At the start of National Tree Week, I'd like to share this photo…because I have a suspicion that this tree may not be with us much longer. It is purely a suspicion you understand. But I walked through The Close earlier in the week and discovered that two of my favourite trees (birches both) are no more. There was a notice up, saying that the Tree Officer had given his permission for their removal because they were "in decline". I only hope there is no such thing as a People Officer, because there are days when I think I too am "in decline".
It was interesting to me that there was no hint that the trees were in imminent danger of collapse, such that they might pose a danger to buildings or people, merely that they were 'past their best'. The notice included the information that re-planting would be carried out soon. I'm sure it will. Just as I'm sure that I will probably not live to see those new plants reach the magnificence of what I have lost.

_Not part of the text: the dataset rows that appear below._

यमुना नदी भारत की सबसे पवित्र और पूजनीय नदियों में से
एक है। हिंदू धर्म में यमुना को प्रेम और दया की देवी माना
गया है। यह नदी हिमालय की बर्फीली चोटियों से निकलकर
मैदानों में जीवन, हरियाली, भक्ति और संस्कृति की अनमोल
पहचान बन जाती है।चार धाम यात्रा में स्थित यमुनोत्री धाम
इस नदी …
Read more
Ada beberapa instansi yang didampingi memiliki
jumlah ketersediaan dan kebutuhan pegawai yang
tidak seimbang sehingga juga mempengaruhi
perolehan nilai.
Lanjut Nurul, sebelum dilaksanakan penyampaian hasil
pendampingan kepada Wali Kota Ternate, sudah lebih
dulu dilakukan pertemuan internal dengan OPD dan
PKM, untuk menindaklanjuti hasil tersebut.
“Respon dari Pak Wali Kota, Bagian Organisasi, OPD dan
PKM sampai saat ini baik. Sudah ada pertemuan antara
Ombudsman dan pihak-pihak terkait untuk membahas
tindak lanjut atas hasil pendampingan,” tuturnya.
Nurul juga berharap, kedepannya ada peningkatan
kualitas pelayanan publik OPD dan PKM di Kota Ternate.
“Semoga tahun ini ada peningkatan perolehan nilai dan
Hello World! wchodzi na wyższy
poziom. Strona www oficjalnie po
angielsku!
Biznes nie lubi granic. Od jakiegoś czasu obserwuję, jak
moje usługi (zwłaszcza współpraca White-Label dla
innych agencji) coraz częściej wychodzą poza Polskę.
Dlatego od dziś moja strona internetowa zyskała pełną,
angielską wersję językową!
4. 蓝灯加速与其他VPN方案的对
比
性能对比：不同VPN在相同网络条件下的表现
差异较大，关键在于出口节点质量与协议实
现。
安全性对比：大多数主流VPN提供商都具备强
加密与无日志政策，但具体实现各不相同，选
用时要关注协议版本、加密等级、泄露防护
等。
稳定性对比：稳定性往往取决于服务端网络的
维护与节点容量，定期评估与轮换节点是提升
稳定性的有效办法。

I walk the Cathedral Close regularly and I have loved the Birches for years. The Silver Birch and the Weeping Willow are the trees that speak most to me. I love everything about them, and I see them as matched pairs, gold and silver, the one taller and straighter, the other more wayward, but both with their long trailing branches of summer, and spindling fingers of aged winter.
I am sad to see these two go. I stood by their stumps and stroked the bare heartwood, and hoped that what had been cut down would be turned into something beautiful, would be loved yet.
Then a day or two later I walked the river bank that skirts the Close and found an advance closure notice. It gave no reason for the closure merely the dates. For a couple of days this week the path will be closed on one short stretch. It seemed to me no coincidence.
Unlike the two trees in The Close, whose images I'd never managed to capture sufficiently, this fellow does look like a candidate for retirement. One can see that a fall may not be too far away, and that when it comes it will be across the footpath. It would not do to be underneath it when it occurs.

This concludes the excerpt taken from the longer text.